LINEヤフー歴代社長の評価・評判・実績

名前 評判・実績・評価など

出澤剛

(いでざわ・たけし)

出澤剛

【期間】
2023年4月~

【生まれ】
1973年6月9日

※ホリエモンが去った後のライブドア社長。ネイバー傘下でLINEの成功に貢献。ヤフーとLINE合併後の経営を任される。

別の漢字:出沢剛

朝日生命からライブドアへ転職し、ネット業界に。LINE成功の立役者の一人。ヤフーとの経営統合、さらに合併を実現させた。

社長就任時の年齢

49歳

社長就任前の役職

共同CEO(代表取締役)

前任者の新ポスト

川邊社長は会長に
※ヤフーの親会社Zホールディングスとラインが2021年3月1日付で経営統合した。そのときは、ヤフー側の川邊社長がZホールディングスの社長にとどまり、出澤氏はZホールディングスの代表権は得たが、社長ではなくナンバー2だった。

出身校

早稲田大学(政治経済学部)
※1996年卒業

新卒の就職先

朝日生命保険
※「給料がそれなりに高くて、楽そうだ」という安直な気持ちで選んだという。 東京・八王子支社に配属。生保レデシー(販売外交員)の管理を担当。 就職氷河期だったため、新人が来ない状態が続いた。

オン・ザ・エッヂ入社

2001年、ライブドアの前身オン・ザ・エッヂに入社。

大波乱のビジネス人生

社外留学制度を利用して、ホリエモン(堀江貴文)率いる「オン・ザ・エッヂ」(後のライブドア)に出向する。 留学先は大企業や大学院などがあったが、「独身で体力がある」という以外に条件がなかったオン・ザ・エッヂを選んだ。

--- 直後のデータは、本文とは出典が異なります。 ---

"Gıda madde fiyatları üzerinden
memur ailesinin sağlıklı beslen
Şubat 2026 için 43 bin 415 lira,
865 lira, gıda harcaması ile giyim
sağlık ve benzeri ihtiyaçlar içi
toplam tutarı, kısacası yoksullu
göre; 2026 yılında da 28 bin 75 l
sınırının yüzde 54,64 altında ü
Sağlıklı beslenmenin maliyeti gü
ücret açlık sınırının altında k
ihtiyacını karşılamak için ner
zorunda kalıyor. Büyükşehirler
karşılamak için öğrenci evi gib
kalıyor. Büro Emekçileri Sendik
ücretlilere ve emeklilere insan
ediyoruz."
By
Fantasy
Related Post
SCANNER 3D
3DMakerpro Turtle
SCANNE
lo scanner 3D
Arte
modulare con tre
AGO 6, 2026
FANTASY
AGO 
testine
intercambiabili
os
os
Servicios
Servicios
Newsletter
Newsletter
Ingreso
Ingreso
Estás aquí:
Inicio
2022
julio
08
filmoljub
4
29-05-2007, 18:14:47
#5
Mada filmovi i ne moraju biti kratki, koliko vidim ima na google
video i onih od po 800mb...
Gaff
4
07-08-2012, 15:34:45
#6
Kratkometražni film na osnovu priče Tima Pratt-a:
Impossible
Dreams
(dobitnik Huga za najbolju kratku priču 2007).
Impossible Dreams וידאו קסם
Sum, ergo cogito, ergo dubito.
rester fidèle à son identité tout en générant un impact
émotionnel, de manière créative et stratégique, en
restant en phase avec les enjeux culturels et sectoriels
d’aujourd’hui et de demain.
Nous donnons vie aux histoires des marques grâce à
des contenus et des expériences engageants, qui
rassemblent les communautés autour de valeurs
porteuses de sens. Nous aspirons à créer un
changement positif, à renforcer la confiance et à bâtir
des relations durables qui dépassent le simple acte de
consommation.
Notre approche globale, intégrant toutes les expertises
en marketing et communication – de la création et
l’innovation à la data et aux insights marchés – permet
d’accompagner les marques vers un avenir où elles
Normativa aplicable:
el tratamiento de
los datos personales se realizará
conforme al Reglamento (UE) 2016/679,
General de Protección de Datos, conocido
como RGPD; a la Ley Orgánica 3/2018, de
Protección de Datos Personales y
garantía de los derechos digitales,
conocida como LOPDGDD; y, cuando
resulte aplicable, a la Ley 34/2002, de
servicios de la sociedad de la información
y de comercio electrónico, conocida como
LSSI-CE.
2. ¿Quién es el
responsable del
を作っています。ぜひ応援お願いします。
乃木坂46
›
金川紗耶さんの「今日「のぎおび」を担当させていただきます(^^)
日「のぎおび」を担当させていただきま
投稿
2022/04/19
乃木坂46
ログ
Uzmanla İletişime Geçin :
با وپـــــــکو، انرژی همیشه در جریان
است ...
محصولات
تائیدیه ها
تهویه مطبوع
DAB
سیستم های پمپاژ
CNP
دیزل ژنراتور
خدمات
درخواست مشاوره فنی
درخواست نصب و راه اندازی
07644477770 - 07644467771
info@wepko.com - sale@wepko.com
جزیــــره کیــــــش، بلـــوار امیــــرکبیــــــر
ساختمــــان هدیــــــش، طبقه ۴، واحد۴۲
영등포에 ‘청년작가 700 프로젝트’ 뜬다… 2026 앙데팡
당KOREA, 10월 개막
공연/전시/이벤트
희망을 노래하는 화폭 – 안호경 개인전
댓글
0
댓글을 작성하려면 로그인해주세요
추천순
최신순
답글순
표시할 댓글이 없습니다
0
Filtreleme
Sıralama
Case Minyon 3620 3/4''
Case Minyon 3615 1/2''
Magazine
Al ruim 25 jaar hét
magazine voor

当時、朝日生命とオン・ザ・エッヂで合弁会社のネット生命保険「あさひライフネット生命」を設立した。 しかし、1年で廃業となった。

ライブドアが気に入ったため、ライブドアへの転職を希望する。 一流の若い技術者らが集まっており、魅力を感じたという。 優秀だったため、ホリエモン(堀江貴文)は歓迎した。 出向者から転職は初めてだったのではないか、という。

オン・ザ・エッヂの「モバイル事業部」の部長に就任する。 iモードなどを利用した着メロとか、占いとか、キャラクターを使った待ち受け画像などを作った。 ディズニーやテレビ東京などの携帯サイトも手掛けた。 出澤氏が部長になってから、モバイル事業の業績は絶好調になったという。

ホリエモンは、その手腕に感銘を受け、高く評価していた。20代で執行役員に。

しかし、ホリエモンが失脚。「ライブドア事件」で社内で大混乱したが、退職せずに残った。

ライブドアの社長に就任

ホリエモンの後任社長はソニー出身の平松氏が就任。いろいろ混乱が続いた。 最終的には、2007年、有能な出澤氏が社長に就任。社内は落ち着きを取り戻した。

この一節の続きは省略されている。